Minnesota Supreme Court finds Medicaid Discounts are an Exception to Collateral-Source Offsets to Jury Awards
Recently, the Minnesota Supreme Court decided Getz v. Peace, --- N.W.2d ---, A18-0121 (Minn. Oct. 16, 2019), and affirmed the Court of Appeals holding that Medicaid beneficiary discounts are considered payments made pursuant to the United States Social Security Act and are exempt from the collateral-source offset as an exception under Minn. Stat. §548.251 subd.1(2) (2016). Put simply, a reduction in a jury award from a collateral source will not include any amount received under the Medical Assistance Program. This will allow plaintiffs who are receiving benefits under Social Security or the Medical Assistance program to keep a jury award that’s potentially higher than their negotiated medical bills.

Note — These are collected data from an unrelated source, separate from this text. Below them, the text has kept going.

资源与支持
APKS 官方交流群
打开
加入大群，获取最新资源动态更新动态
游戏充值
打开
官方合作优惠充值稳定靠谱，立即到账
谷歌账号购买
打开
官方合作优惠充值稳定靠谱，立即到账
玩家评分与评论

The plaintiff was a medical-assistance enrollee and received Medicaid benefits through contracted managed-care organizations. After the jury award, the defendants moved for the determination of “collateral sources” which are payments related to the injury in question of the plaintiff. These collateral sources would offset the jury award, reducing the amount that the defendant would owe the plaintiff. Minn. Stat. §548.251 subd. 2, specifically excludes any payments of life insurance benefits available to plaintiff, or payments made pursuant to the United States Social Security Act, or pension payments.
Originally, payments from collateral sources were not deducted from a plaintiff’s damages awarded by the jury. The policy supports the common-law idea that the tortfeasor shouldn’t be able to benefit from a tort plaintiff’s ability to secure other compensation. The Minnesota Legislature has since enacted statutes to prevent double recoveries by injured plaintiffs. As a result of this change, courts will reduce damages for an injury sustained by a plaintiff if certain collateral-source payments have been made to the plaintiff. The plaintiff in this case alleged that the payments from the managed-care organizations were an exception to the collateral source offset because they were payments made pursuant to the United States Social Security Act.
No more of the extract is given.